Required action
Take the data below and extract the lines from the one with "Nationalpark in Tschechien und dem Green Belt" to the one with "Programm des Workshops (Deutsch)", inclusive, exactly as written.

Transcribed page contents
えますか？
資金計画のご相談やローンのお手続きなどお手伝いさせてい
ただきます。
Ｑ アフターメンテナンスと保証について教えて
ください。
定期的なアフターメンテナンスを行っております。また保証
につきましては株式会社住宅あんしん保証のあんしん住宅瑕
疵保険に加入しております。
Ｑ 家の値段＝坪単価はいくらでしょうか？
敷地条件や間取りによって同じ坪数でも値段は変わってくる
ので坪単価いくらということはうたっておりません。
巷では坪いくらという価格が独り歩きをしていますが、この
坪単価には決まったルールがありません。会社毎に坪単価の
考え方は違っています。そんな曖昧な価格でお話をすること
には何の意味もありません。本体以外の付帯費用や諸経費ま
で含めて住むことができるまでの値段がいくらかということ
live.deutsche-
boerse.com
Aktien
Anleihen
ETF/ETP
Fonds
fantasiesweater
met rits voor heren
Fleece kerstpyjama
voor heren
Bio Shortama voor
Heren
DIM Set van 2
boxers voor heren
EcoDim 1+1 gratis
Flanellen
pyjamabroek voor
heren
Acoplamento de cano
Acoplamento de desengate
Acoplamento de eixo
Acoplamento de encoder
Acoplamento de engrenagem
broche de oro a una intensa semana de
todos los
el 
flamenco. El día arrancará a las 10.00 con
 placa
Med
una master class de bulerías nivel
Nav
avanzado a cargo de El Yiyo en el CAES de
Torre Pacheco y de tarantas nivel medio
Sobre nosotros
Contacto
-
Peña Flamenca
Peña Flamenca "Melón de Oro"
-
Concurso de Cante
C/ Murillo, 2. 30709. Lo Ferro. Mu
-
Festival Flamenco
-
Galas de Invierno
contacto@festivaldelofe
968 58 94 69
...
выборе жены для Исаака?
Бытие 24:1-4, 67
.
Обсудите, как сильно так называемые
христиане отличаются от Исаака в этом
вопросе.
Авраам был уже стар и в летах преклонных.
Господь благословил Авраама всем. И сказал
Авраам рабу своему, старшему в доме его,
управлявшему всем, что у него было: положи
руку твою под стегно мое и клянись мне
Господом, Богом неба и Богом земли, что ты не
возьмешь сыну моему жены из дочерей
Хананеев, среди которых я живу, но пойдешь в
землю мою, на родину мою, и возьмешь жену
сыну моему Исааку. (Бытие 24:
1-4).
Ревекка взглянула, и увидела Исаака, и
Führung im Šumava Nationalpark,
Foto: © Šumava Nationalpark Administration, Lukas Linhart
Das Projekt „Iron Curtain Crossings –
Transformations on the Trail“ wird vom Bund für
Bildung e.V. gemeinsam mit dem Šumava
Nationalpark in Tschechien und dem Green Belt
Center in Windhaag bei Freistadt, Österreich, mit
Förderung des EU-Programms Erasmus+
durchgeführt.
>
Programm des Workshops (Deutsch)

Answer to the exercise
Nationalpark in Tschechien und dem Green Belt
Center in Windhaag bei Freistadt, Österreich, mit
Förderung des EU-Programms Erasmus+
durchgeführt.
>
Programm des Workshops (Deutsch)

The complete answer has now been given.